Bego, como de costumbre, se tomó con calma la impertinencia de Aronha.

—No permitíamos que la gente del suelo viviera entre nosotros, ni nos gobernara. Su maldad nunca pudo contagiarnos. Permaneció fuera de nosotros, porque el pueblo del cielo y el pueblo del suelo nunca cohabitaron.

Si nunca hubiéramos cohabitado, pensó Mon, tal vez yo no me pasaría todo el tiempo deseando volar. Me contentaría con andar por la superficie de la tierra como un lagarto o una culebra.

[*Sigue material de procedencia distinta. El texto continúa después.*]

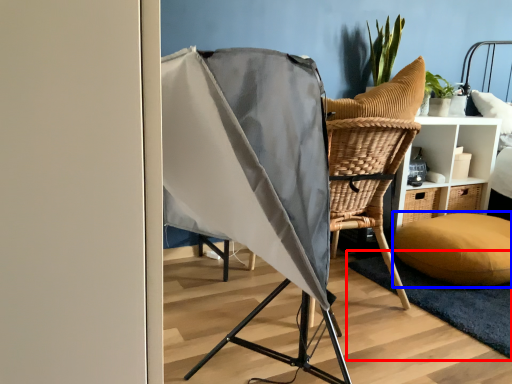 Question: Which of the following is the closest to the observer, mat (highlighted by a red box) or pillow (highlighted by a blue box)?

Choices:
 (A) mat
 (B) pillow

Answer: (A) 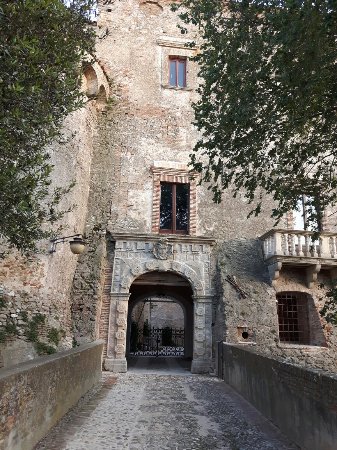 Where is `statue`? statue is located at coordinates (164, 247). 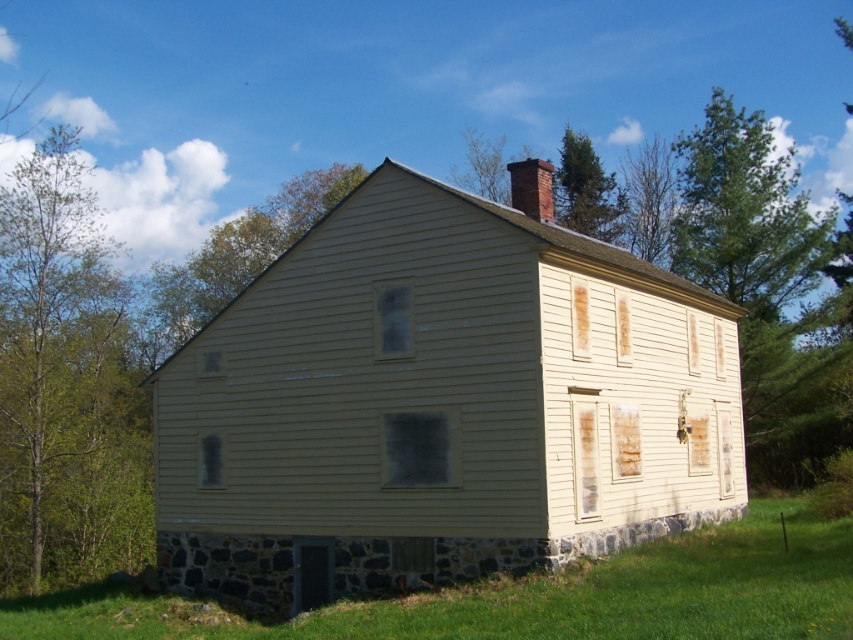 Question: Which point is farther to the camera?

Choices:
 (A) (503, 196)
 (B) (824, 552)
 (C) (666, 250)
 (D) (107, 300)

Answer: (A)

Question: Which of the following is the farthest from the observer?

Choices:
 (A) green coniferous tree at upper right
 (B) green leafy tree at upper center
 (C) smooth brown tree trunk at upper right
 (D) green leafy tree at left

Answer: (B)

Question: Is smooth brown tree trunk at upper right smaller than green coniferous tree at upper center?

Choices:
 (A) no
 (B) yes

Answer: (B)

Question: Does green leafy tree at left appear under green leafy tree at upper center?

Choices:
 (A) no
 (B) yes

Answer: (B)

Question: Observing the image, what is the correct spatial positioning of green grass at lower right in reference to green leafy tree at upper center?

Choices:
 (A) right
 (B) left

Answer: (B)

Question: Which object is positioned farthest from the green coniferous tree at upper center?

Choices:
 (A) green leafy tree at left
 (B) green coniferous tree at upper right
 (C) smooth brown tree trunk at upper right
 (D) green leafy tree at upper center

Answer: (A) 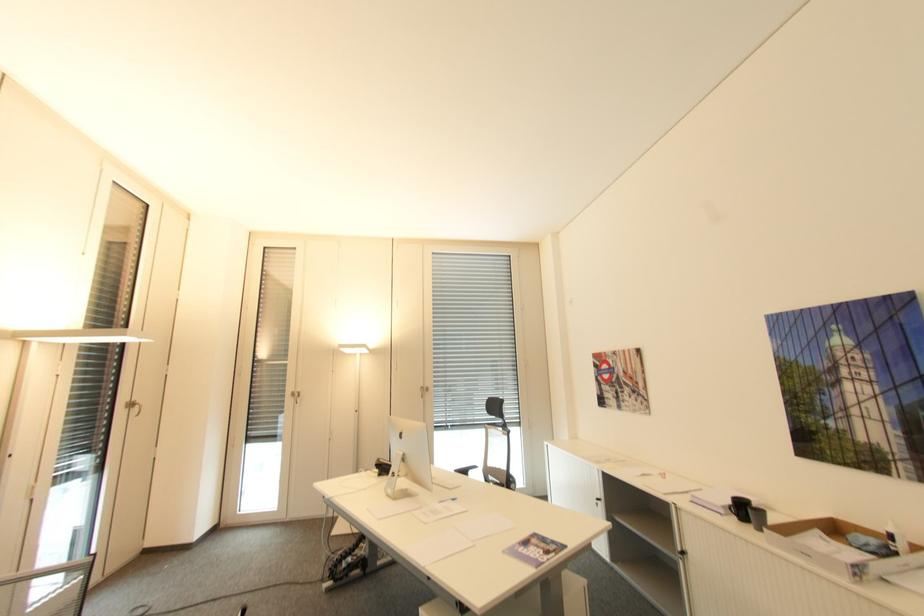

—No te pongas tan serio —dijo Edhadeya—. Aronha no degollará a nadie.

—Lo sé —dijo Mon—. Sé que lo decías en broma. Edhadeya se sentó junto a él.

—Mon, ¿crees esas viejas historias sobre nuestros antepasados? ¿Sobre Nafai y Luet? ¿Crees que hablaban con el Alma Suprema? ¿Crees que Hushidh podía mirar a la gente y ver sus conexiones?

Mon se encogió de hombros.

—Tal vez sea cierto.

—Issib y su silla volante… Y a veces también él podía volar, como cuando estuvo en la tierra de Pristan.

—Ojalá fuera cieno.

—Y esa esfera mágica, sobre la que apoyabas las manos para hacer preguntas y obtener respuestas.

Edhadeya estaba embelesada con sus evocaciones. Mon siguió mirando el sol que caía sobre el río distante, hasta que desapareció y el río dejó de titilar.

—Mon, ¿crees que Padre tiene esa esfera? ¿El índice?

—No lo sé —dijo Mon.

—Cuando Aronha cumpla trece años y se inicie en los secretos, ¿crees que Padre le mostrará el índice? ¿Y la silla de Issib?

—¿Dónde escondería semejante cosa? Edhadeya sacudió la cabeza.

—No lo sé. Sólo me pregunto por qué nosotros ya no tenernos esos objetos maravillosos que ellos tenían.

—Tal vez sí.

—¿Lo crees? —De repente Edhadeya demostró mayor interés—. Mon, ¿crees que a veces los sueños son verdaderos? Porque yo sigo soñando el mismo sueño. Todas las noches, a veces dos veces por noche, o tres. Es tan real, tan diferente de mis otros sueños. Pero yo no soy sacerdote, y los sacerdotes no hablan con las mujeres. Si Madre estuviera viva, podría preguntárselo, pero no se lo preguntaré a Dudagu Dermo.

—Yo sé menos que los demás —dijo Mon.

—Lo sé —dijo Edhadeya.

—Gracias.

—Sabes menos, así que escuchas más. Mon se sonrojó.

—¿Puedo contarte mi sueño? Él asintió.

—Vi a un niño de la edad de Ominer. Y tenía una hermana de la misma edad que Khimin.